Steelies and Other Endangered Species A five-star read

2 Comments

Author Kristin Anderson’s Review of Steelies and Other Endangered Species: Stories on Water

It is a bit tricky taking a well-written book on vacation as once you begin, it can be a bit demanding of your time. Should I go for a hike in the California sunshine or read another chapter? Shall I stay up late with friends chatting about life or sneak off to that rocking chair in their living room and resume reading to see if that main character gives into his vice? Rebecca Lawton’s latest novel Steelies and other Endangered Species: Stories on Water, is the perfect solution for my summer vacation reading companion. Each short story provides the satisfaction of a full reading experience, yet you are easily compelled to read on, not by tricks of plot and craftsmanship, but by the promise of another beautiful nature-based story ready to unfold.

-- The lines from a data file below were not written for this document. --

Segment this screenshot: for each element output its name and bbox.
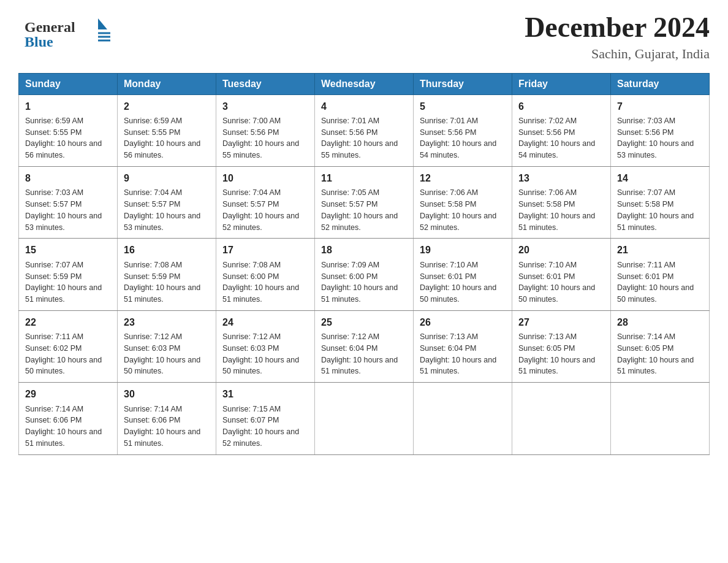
day-number: 7 xyxy=(617,100,703,113)
day-info: Sunrise: 7:01 AMSunset: 5:56 PMDaylight:… xyxy=(321,115,407,161)
day-info: Sunrise: 7:06 AMSunset: 5:58 PMDaylight:… xyxy=(518,187,604,233)
day-info: Sunrise: 7:12 AMSunset: 6:04 PMDaylight:… xyxy=(321,331,407,377)
calendar-cell: 27Sunrise: 7:13 AMSunset: 6:05 PMDayligh… xyxy=(512,310,611,382)
day-number: 27 xyxy=(518,316,604,329)
svg-marker-1 xyxy=(98,18,107,29)
calendar-cell: 12Sunrise: 7:06 AMSunset: 5:58 PMDayligh… xyxy=(414,166,512,238)
day-info: Sunrise: 6:59 AMSunset: 5:55 PMDaylight:… xyxy=(124,115,210,161)
day-number: 23 xyxy=(124,316,210,329)
day-info: Sunrise: 7:02 AMSunset: 5:56 PMDaylight:… xyxy=(518,115,604,161)
calendar-cell xyxy=(512,383,611,454)
calendar-cell: 25Sunrise: 7:12 AMSunset: 6:04 PMDayligh… xyxy=(315,310,414,382)
day-number: 11 xyxy=(321,172,407,185)
calendar-cell xyxy=(611,383,710,454)
calendar-cell: 24Sunrise: 7:12 AMSunset: 6:03 PMDayligh… xyxy=(216,310,315,382)
day-info: Sunrise: 7:11 AMSunset: 6:02 PMDaylight:… xyxy=(25,331,111,377)
day-number: 1 xyxy=(25,100,111,113)
day-number: 31 xyxy=(222,388,308,401)
calendar-cell: 13Sunrise: 7:06 AMSunset: 5:58 PMDayligh… xyxy=(512,166,611,238)
calendar-cell: 15Sunrise: 7:07 AMSunset: 5:59 PMDayligh… xyxy=(19,239,118,310)
calendar-cell: 28Sunrise: 7:14 AMSunset: 6:05 PMDayligh… xyxy=(611,310,710,382)
day-number: 14 xyxy=(617,172,703,185)
day-number: 24 xyxy=(222,316,308,329)
calendar-week-row: 1Sunrise: 6:59 AMSunset: 5:55 PMDaylight… xyxy=(19,94,710,166)
calendar-cell: 17Sunrise: 7:08 AMSunset: 6:00 PMDayligh… xyxy=(216,239,315,310)
day-info: Sunrise: 7:10 AMSunset: 6:01 PMDaylight:… xyxy=(420,259,506,305)
logo: General Blue xyxy=(18,12,116,49)
day-info: Sunrise: 7:05 AMSunset: 5:57 PMDaylight:… xyxy=(321,187,407,233)
header-friday: Friday xyxy=(512,73,611,94)
title-section: December 2024 Sachin, Gujarat, India xyxy=(525,12,710,62)
calendar-cell: 7Sunrise: 7:03 AMSunset: 5:56 PMDaylight… xyxy=(611,94,710,166)
header-thursday: Thursday xyxy=(414,73,512,94)
calendar-table: Sunday Monday Tuesday Wednesday Thursday… xyxy=(18,73,710,455)
calendar-week-row: 15Sunrise: 7:07 AMSunset: 5:59 PMDayligh… xyxy=(19,239,710,310)
day-info: Sunrise: 7:14 AMSunset: 6:06 PMDaylight:… xyxy=(25,404,111,450)
day-info: Sunrise: 7:12 AMSunset: 6:03 PMDaylight:… xyxy=(222,331,308,377)
day-number: 12 xyxy=(420,172,506,185)
day-number: 26 xyxy=(420,316,506,329)
svg-text:General: General xyxy=(25,19,75,35)
day-number: 4 xyxy=(321,100,407,113)
day-info: Sunrise: 7:04 AMSunset: 5:57 PMDaylight:… xyxy=(222,187,308,233)
calendar-cell xyxy=(414,383,512,454)
day-number: 17 xyxy=(222,243,308,257)
calendar-week-row: 22Sunrise: 7:11 AMSunset: 6:02 PMDayligh… xyxy=(19,310,710,382)
day-info: Sunrise: 7:13 AMSunset: 6:05 PMDaylight:… xyxy=(518,331,604,377)
calendar-subtitle: Sachin, Gujarat, India xyxy=(525,46,710,62)
calendar-cell: 21Sunrise: 7:11 AMSunset: 6:01 PMDayligh… xyxy=(611,239,710,310)
header-wednesday: Wednesday xyxy=(315,73,414,94)
calendar-cell: 31Sunrise: 7:15 AMSunset: 6:07 PMDayligh… xyxy=(216,383,315,454)
calendar-week-row: 29Sunrise: 7:14 AMSunset: 6:06 PMDayligh… xyxy=(19,383,710,454)
day-info: Sunrise: 7:15 AMSunset: 6:07 PMDaylight:… xyxy=(222,404,308,450)
calendar-cell: 22Sunrise: 7:11 AMSunset: 6:02 PMDayligh… xyxy=(19,310,118,382)
day-info: Sunrise: 6:59 AMSunset: 5:55 PMDaylight:… xyxy=(25,115,111,161)
header-tuesday: Tuesday xyxy=(216,73,315,94)
header-saturday: Saturday xyxy=(611,73,710,94)
day-number: 22 xyxy=(25,316,111,329)
calendar-cell: 8Sunrise: 7:03 AMSunset: 5:57 PMDaylight… xyxy=(19,166,118,238)
calendar-cell: 5Sunrise: 7:01 AMSunset: 5:56 PMDaylight… xyxy=(414,94,512,166)
calendar-cell: 2Sunrise: 6:59 AMSunset: 5:55 PMDaylight… xyxy=(118,94,216,166)
calendar-cell: 6Sunrise: 7:02 AMSunset: 5:56 PMDaylight… xyxy=(512,94,611,166)
day-number: 19 xyxy=(420,243,506,257)
calendar-cell: 4Sunrise: 7:01 AMSunset: 5:56 PMDaylight… xyxy=(315,94,414,166)
calendar-title: December 2024 xyxy=(525,12,710,44)
day-number: 25 xyxy=(321,316,407,329)
day-number: 21 xyxy=(617,243,703,257)
day-number: 6 xyxy=(518,100,604,113)
day-number: 9 xyxy=(124,172,210,185)
day-info: Sunrise: 7:10 AMSunset: 6:01 PMDaylight:… xyxy=(518,259,604,305)
calendar-cell: 1Sunrise: 6:59 AMSunset: 5:55 PMDaylight… xyxy=(19,94,118,166)
calendar-cell: 30Sunrise: 7:14 AMSunset: 6:06 PMDayligh… xyxy=(118,383,216,454)
day-number: 30 xyxy=(124,388,210,401)
day-number: 13 xyxy=(518,172,604,185)
calendar-cell: 3Sunrise: 7:00 AMSunset: 5:56 PMDaylight… xyxy=(216,94,315,166)
calendar-cell: 23Sunrise: 7:12 AMSunset: 6:03 PMDayligh… xyxy=(118,310,216,382)
day-number: 2 xyxy=(124,100,210,113)
calendar-cell: 11Sunrise: 7:05 AMSunset: 5:57 PMDayligh… xyxy=(315,166,414,238)
day-info: Sunrise: 7:04 AMSunset: 5:57 PMDaylight:… xyxy=(124,187,210,233)
day-info: Sunrise: 7:08 AMSunset: 5:59 PMDaylight:… xyxy=(124,259,210,305)
day-number: 5 xyxy=(420,100,506,113)
calendar-cell: 19Sunrise: 7:10 AMSunset: 6:01 PMDayligh… xyxy=(414,239,512,310)
day-number: 16 xyxy=(124,243,210,257)
header-monday: Monday xyxy=(118,73,216,94)
svg-text:Blue: Blue xyxy=(25,34,53,49)
calendar-cell: 20Sunrise: 7:10 AMSunset: 6:01 PMDayligh… xyxy=(512,239,611,310)
day-info: Sunrise: 7:07 AMSunset: 5:59 PMDaylight:… xyxy=(25,259,111,305)
day-info: Sunrise: 7:14 AMSunset: 6:06 PMDaylight:… xyxy=(124,404,210,450)
calendar-cell: 26Sunrise: 7:13 AMSunset: 6:04 PMDayligh… xyxy=(414,310,512,382)
calendar-cell: 9Sunrise: 7:04 AMSunset: 5:57 PMDaylight… xyxy=(118,166,216,238)
logo-svg: General Blue xyxy=(18,12,116,49)
day-info: Sunrise: 7:06 AMSunset: 5:58 PMDaylight:… xyxy=(420,187,506,233)
calendar-header-row: Sunday Monday Tuesday Wednesday Thursday… xyxy=(19,73,710,94)
header-sunday: Sunday xyxy=(19,73,118,94)
day-info: Sunrise: 7:12 AMSunset: 6:03 PMDaylight:… xyxy=(124,331,210,377)
day-number: 15 xyxy=(25,243,111,257)
day-info: Sunrise: 7:03 AMSunset: 5:57 PMDaylight:… xyxy=(25,187,111,233)
page-header: General Blue December 2024 Sachin, Gujar… xyxy=(18,12,710,62)
day-info: Sunrise: 7:08 AMSunset: 6:00 PMDaylight:… xyxy=(222,259,308,305)
day-number: 18 xyxy=(321,243,407,257)
calendar-cell: 29Sunrise: 7:14 AMSunset: 6:06 PMDayligh… xyxy=(19,383,118,454)
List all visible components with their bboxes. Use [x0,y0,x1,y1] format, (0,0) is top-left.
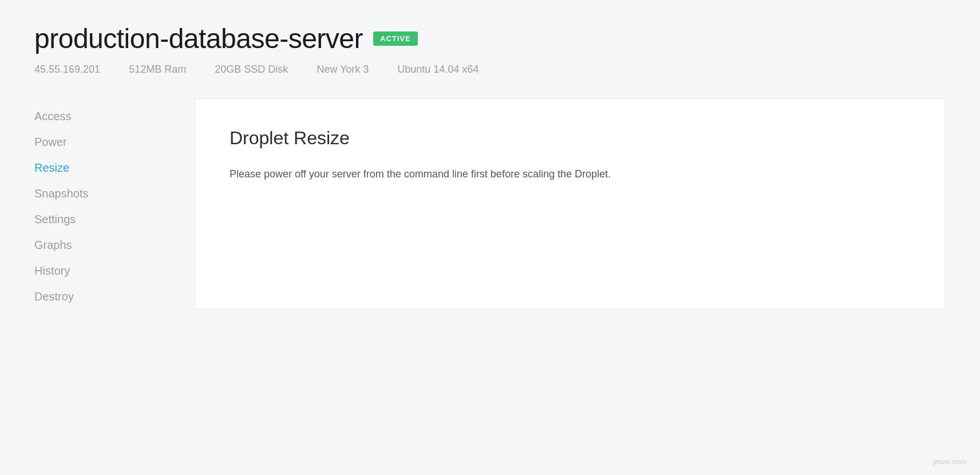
sidebar-item-destroy[interactable]: Destroy [34,284,195,309]
meta-ip: 45.55.169.201 [34,64,100,76]
sidebar-item-resize[interactable]: Resize [34,156,195,180]
content-title: Droplet Resize [230,128,911,149]
sidebar-item-history[interactable]: History [34,259,195,283]
meta-ram: 512MB Ram [129,64,186,76]
sidebar-item-snapshots[interactable]: Snapshots [34,181,195,206]
page-title: production-database-server [34,23,363,54]
meta-region: New York 3 [317,64,369,76]
title-row: production-database-server ACTIVE [34,23,946,54]
meta-disk: 20GB SSD Disk [215,64,288,76]
main-content-panel: Droplet Resize Please power off your ser… [195,98,946,309]
sidebar-item-power[interactable]: Power [34,130,195,155]
server-meta: 45.55.169.201 512MB Ram 20GB SSD Disk Ne… [34,64,946,76]
status-badge: ACTIVE [373,31,418,46]
sidebar-nav: Access Power Resize Snapshots Settings G… [34,104,195,309]
sidebar: Access Power Resize Snapshots Settings G… [34,98,195,309]
content-layout: Access Power Resize Snapshots Settings G… [34,98,946,309]
content-description: Please power off your server from the co… [230,166,911,183]
header: production-database-server ACTIVE 45.55.… [34,23,946,76]
meta-os: Ubuntu 14.04 x64 [397,64,479,76]
page-wrapper: production-database-server ACTIVE 45.55.… [0,0,980,475]
sidebar-item-settings[interactable]: Settings [34,207,195,232]
sidebar-item-access[interactable]: Access [34,104,195,129]
watermark: youxi.com [932,457,966,466]
sidebar-item-graphs[interactable]: Graphs [34,233,195,258]
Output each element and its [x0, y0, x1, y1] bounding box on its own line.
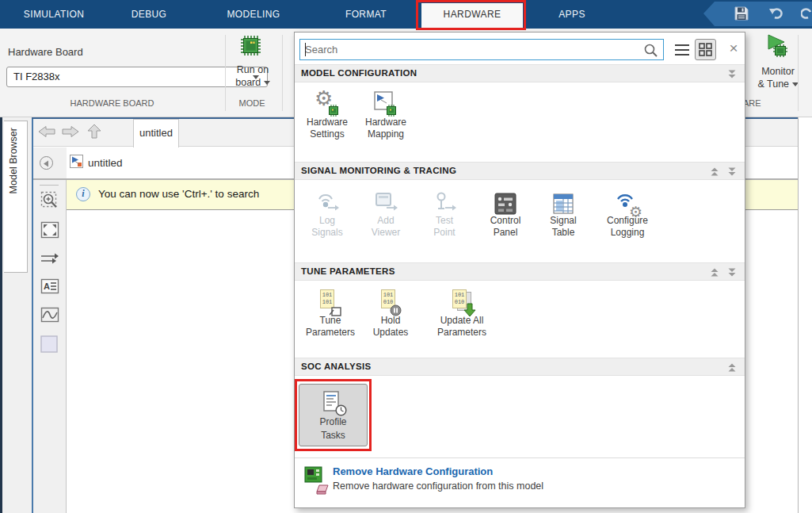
test-point-icon [431, 185, 458, 215]
collapse-circle-icon[interactable] [40, 156, 53, 170]
svg-text:A: A [44, 281, 50, 291]
list-view-icon[interactable] [673, 41, 691, 59]
redo-icon-partial[interactable] [801, 6, 812, 24]
item-label: Control [490, 215, 521, 227]
item-test-point: Test Point [415, 185, 474, 239]
item-hardware-mapping[interactable]: Hardware Mapping [356, 86, 415, 140]
item-label: Mapping [368, 128, 404, 140]
chip-icon [327, 105, 340, 117]
item-label: Parameters [437, 327, 486, 339]
chevron-double-up-icon[interactable] [710, 167, 719, 177]
item-label: Tune [320, 315, 341, 327]
item-label: Hold [381, 315, 401, 327]
run-on-hardware-section-label-partial: ARE [743, 98, 767, 108]
item-control-panel[interactable]: Control Panel [474, 185, 537, 239]
update-all-parameters-icon: 101010 [449, 285, 475, 315]
breadcrumb-left-cell [33, 147, 67, 178]
back-arrow-icon[interactable] [38, 125, 55, 141]
item-label: Updates [373, 327, 409, 339]
document-tab-untitled[interactable]: untitled [133, 119, 179, 147]
annotation-icon[interactable]: A [40, 278, 59, 297]
title-bar: SIMULATION DEBUG MODELING FORMAT HARDWAR… [0, 0, 812, 29]
up-arrow-icon[interactable] [87, 124, 101, 143]
section-header-tune-parameters: TUNE PARAMETERS [295, 262, 745, 281]
mode-section-label: MODE [227, 98, 277, 108]
remove-hardware-title: Remove Hardware Configuration [333, 465, 493, 477]
text-cursor [305, 43, 306, 56]
chip-icon [385, 105, 398, 117]
item-label: Test [436, 215, 453, 227]
item-hold-updates[interactable]: 101010 Hold Updates [363, 285, 418, 339]
item-label: Signal [550, 215, 576, 227]
search-input[interactable] [302, 40, 642, 59]
chevron-double-down-icon[interactable] [727, 69, 737, 79]
fit-to-view-icon[interactable] [40, 221, 59, 242]
ribbon-divider [282, 35, 283, 111]
undo-icon[interactable] [768, 6, 784, 24]
hold-updates-icon: 101010 [379, 285, 402, 315]
tab-modeling[interactable]: MODELING [215, 0, 292, 29]
item-label: Log [319, 215, 335, 227]
section-title: SIGNAL MONITORING & TRACING [301, 166, 456, 175]
swatch-icon[interactable] [40, 335, 58, 356]
signal-table-icon [552, 185, 574, 215]
item-label: Parameters [306, 327, 355, 339]
tab-apps[interactable]: APPS [534, 0, 610, 29]
chevron-double-up-icon[interactable] [710, 267, 719, 278]
editor-border [798, 117, 799, 513]
item-label: Signals [311, 227, 342, 239]
ribbon-divider [798, 35, 799, 111]
gear-icon: ⚙ [629, 203, 642, 221]
hardware-board-section-label: HARDWARE BOARD [0, 98, 224, 108]
item-add-viewer: Add Viewer [356, 185, 415, 239]
section-header-model-configuration: MODEL CONFIGURATION [295, 64, 745, 82]
remove-hardware-configuration-item[interactable]: Remove Hardware Configuration Remove har… [295, 458, 745, 507]
item-signal-table[interactable]: Signal Table [537, 185, 589, 239]
hardware-board-label: Hardware Board [8, 46, 83, 58]
remove-hardware-icon [304, 466, 328, 495]
monitor-tune-button[interactable]: Monitor & Tune [748, 65, 808, 90]
eraser-icon [315, 484, 330, 495]
control-panel-icon [494, 185, 517, 215]
tab-hardware[interactable]: HARDWARE [421, 0, 523, 29]
hardware-settings-icon: ⚙ [315, 86, 340, 117]
sidebar-tab-model-browser[interactable]: Model Browser [4, 121, 28, 273]
breadcrumb[interactable]: untitled [70, 155, 123, 170]
save-icon[interactable] [734, 6, 749, 25]
zoom-region-icon[interactable] [40, 191, 59, 213]
item-label: Add [377, 215, 394, 227]
image-curve-icon[interactable] [40, 307, 59, 326]
chevron-double-down-icon[interactable] [727, 167, 737, 177]
tab-simulation[interactable]: SIMULATION [16, 0, 92, 29]
close-icon[interactable]: × [725, 39, 742, 58]
chevron-double-down-icon[interactable] [727, 267, 737, 278]
item-label: Point [433, 227, 455, 239]
notification-text: You can now use 'Ctrl+.' to search [98, 188, 259, 200]
item-label: Viewer [372, 227, 400, 239]
tab-debug[interactable]: DEBUG [111, 0, 187, 29]
run-on-board-label-2: board [235, 77, 261, 88]
tab-format[interactable]: FORMAT [328, 0, 404, 29]
tune-parameters-icon: 101101 [318, 285, 342, 315]
grid-view-button[interactable] [695, 39, 716, 60]
configure-logging-icon: ⚙ [614, 185, 641, 215]
info-icon: i [76, 187, 90, 201]
model-browser-label: Model Browser [8, 128, 19, 193]
item-tune-parameters[interactable]: 101101 Tune Parameters [298, 285, 363, 339]
add-viewer-icon [372, 185, 399, 215]
item-hardware-settings[interactable]: ⚙ Hardware Settings [298, 86, 356, 140]
section-title: SOC ANALYSIS [301, 362, 371, 371]
chevron-down-icon [264, 81, 270, 85]
item-label: Hardware [307, 117, 348, 128]
run-on-board-button[interactable]: Run on board [228, 63, 277, 89]
log-signals-icon [314, 185, 341, 215]
hardware-gallery-panel: × MODEL CONFIGURATION ⚙ Hardware [294, 32, 745, 508]
item-label: Settings [310, 128, 344, 140]
simulink-model-icon [70, 155, 83, 170]
resize-arrows-icon[interactable] [40, 251, 59, 269]
item-configure-logging[interactable]: ⚙ Configure Logging [589, 185, 665, 239]
chevron-double-up-icon[interactable] [727, 362, 737, 373]
forward-arrow-icon[interactable] [62, 125, 79, 141]
item-update-all-parameters[interactable]: 101010 Update All Parameters [418, 285, 505, 339]
palette-divider [40, 185, 59, 186]
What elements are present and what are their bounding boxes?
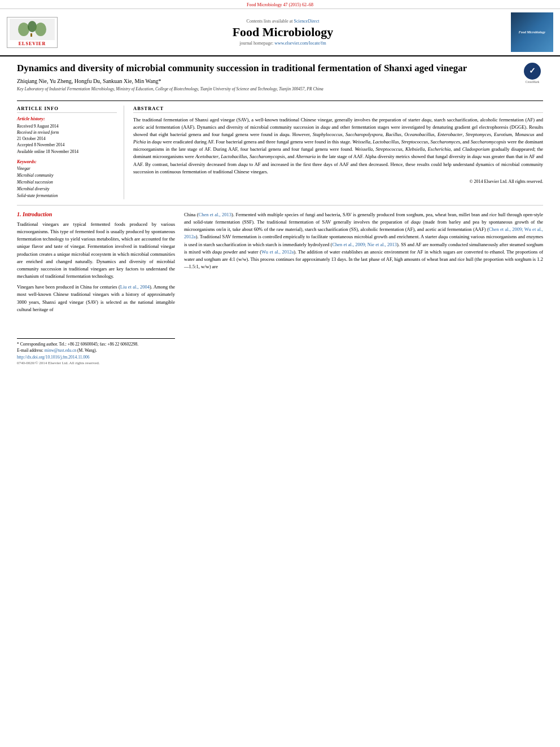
article-info-abstract-section: ARTICLE INFO Article history: Received 9… — [17, 101, 543, 199]
abstract-text: The traditional fermentation of Shanxi a… — [133, 116, 543, 176]
crossmark-badge[interactable]: ✓ CrossMark — [522, 62, 543, 84]
found-word: found — [261, 132, 273, 137]
article-history-label: Article history: — [17, 116, 117, 121]
journal-cover-area: Food Microbiology — [502, 12, 553, 52]
keyword-solid-state: Solid-state fermentation — [17, 193, 117, 199]
main-content: Dynamics and diversity of microbial comm… — [0, 56, 560, 371]
elsevier-logo-graphic — [10, 19, 55, 40]
svg-rect-3 — [30, 33, 32, 37]
elsevier-brand-text: ELSEVIER — [19, 41, 46, 46]
crossmark-label: CrossMark — [526, 80, 539, 84]
received-date: Received 9 August 2014 — [17, 123, 117, 129]
intro-right-column: China (Chen et al., 2013). Fermented wit… — [184, 211, 543, 366]
intro-left-column: 1. Introduction Traditional vinegars are… — [17, 211, 175, 366]
intro-section-title: 1. Introduction — [17, 211, 175, 217]
svg-point-0 — [18, 23, 29, 36]
journal-title-area: Contents lists available at ScienceDirec… — [69, 19, 497, 46]
journal-title: Food Microbiology — [69, 25, 497, 40]
journal-cover-image: Food Microbiology — [511, 12, 553, 52]
contents-line: Contents lists available at ScienceDirec… — [69, 19, 497, 24]
doi-line[interactable]: http://dx.doi.org/10.1016/j.fm.2014.11.0… — [17, 355, 175, 360]
keyword-microbial-diversity: Microbial diversity — [17, 186, 117, 193]
journal-reference: Food Microbiology 47 (2015) 62–68 — [0, 0, 560, 9]
svg-point-2 — [35, 23, 46, 36]
section-divider — [17, 205, 543, 206]
article-title: Dynamics and diversity of microbial comm… — [17, 62, 516, 75]
email-note: E-mail address: minw@tust.edu.cn (M. Wan… — [17, 347, 175, 353]
cite-liu-2004[interactable]: Liu et al., 2004 — [120, 284, 150, 290]
email-link[interactable]: minw@tust.edu.cn — [45, 348, 76, 353]
sciencedirect-link[interactable]: ScienceDirect — [294, 19, 320, 24]
received-revised-date: Received in revised form Received in rev… — [17, 129, 117, 142]
elsevier-logo-area: ELSEVIER — [7, 17, 63, 48]
article-authors: Zhiqiang Nie, Yu Zheng, Hongfu Du, Sanku… — [17, 78, 516, 84]
cite-chen-2013[interactable]: Chen et al., 2013 — [199, 212, 232, 217]
crossmark-icon: ✓ — [524, 63, 541, 80]
keyword-microbial-community: Microbial community — [17, 172, 117, 179]
article-title-area: Dynamics and diversity of microbial comm… — [17, 62, 543, 97]
keywords-label: Keywords: — [17, 159, 117, 164]
cite-wu-2012a[interactable]: Wu et al., 2012a — [261, 249, 294, 255]
intro-paragraph-1: Traditional vinegars are typical ferment… — [17, 221, 175, 280]
intro-paragraph-2: Vinegars have been produced in China for… — [17, 283, 175, 313]
issn-line: 0740-0020/© 2014 Elsevier Ltd. All right… — [17, 361, 175, 365]
abstract-column: ABSTRACT The traditional fermentation of… — [133, 106, 543, 199]
keyword-vinegar: Vinegar — [17, 165, 117, 172]
keyword-microbial-succession: Microbial succession — [17, 179, 117, 186]
journal-header: ELSEVIER Contents lists available at Sci… — [0, 9, 560, 56]
article-title-text: Dynamics and diversity of microbial comm… — [17, 62, 516, 95]
homepage-link[interactable]: www.elsevier.com/locate/fm — [274, 41, 326, 46]
corresponding-author-note: * Corresponding author. Tel.: +86 22 606… — [17, 341, 175, 347]
article-affiliation: Key Laboratory of Industrial Fermentatio… — [17, 86, 516, 93]
article-info-header: ARTICLE INFO — [17, 106, 117, 113]
introduction-section: 1. Introduction Traditional vinegars are… — [17, 211, 543, 366]
cite-chen-nie[interactable]: Chen et al., 2009; Nie et al., 2013 — [332, 242, 397, 247]
abstract-header: ABSTRACT — [133, 106, 543, 113]
article-info-column: ARTICLE INFO Article history: Received 9… — [17, 106, 124, 199]
homepage-line: journal homepage: www.elsevier.com/locat… — [69, 41, 497, 46]
cite-chen-2009[interactable]: Chen et al., 2009; Wu et al., 2012a — [184, 226, 543, 239]
elsevier-logo: ELSEVIER — [7, 17, 58, 48]
footnote-area: * Corresponding author. Tel.: +86 22 606… — [17, 338, 175, 366]
copyright-text: © 2014 Elsevier Ltd. All rights reserved… — [133, 179, 543, 184]
available-online-date: Available online 18 November 2014 — [17, 148, 117, 155]
intro-paragraph-3: China (Chen et al., 2013). Fermented wit… — [184, 211, 543, 270]
accepted-date: Accepted 8 November 2014 — [17, 142, 117, 148]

Steelies-front-cover-design1-675x1024What I like about Lawton’s writing in Steelies is the simplicity and pace. Like water in a well-fed stream, the words in each of the fifteen short stories in this compilation spill out effortlessly, taking you along in their current of storytelling. Take the first sentence of short story “A Real Cafe” for instance:

“You may think someone’s your opposite–neat where you’re messy, tough where you’re tender–until you run a river with him.”

You know immediately that this story will be about being on the water, but also about insights into human nature and compatibility when faced with the forces of a river. And considering author Rebecca Lawton was “one of the first women guides on Western whitewater, and an oarswoman on the Colorado in Grand Canyon and other rivers for fourteen seasons,” you know she writes about the experience with authority.

Our vacation this year has included a five-day journey to the Grand Canyon, driving through Navajo land, seeing glimpses of isolated desert life as well as distant vistas of the Colorado river where some of the stories in Steelies  take place. What a blessing to read Steelies under the very landscapes that inspired the writing!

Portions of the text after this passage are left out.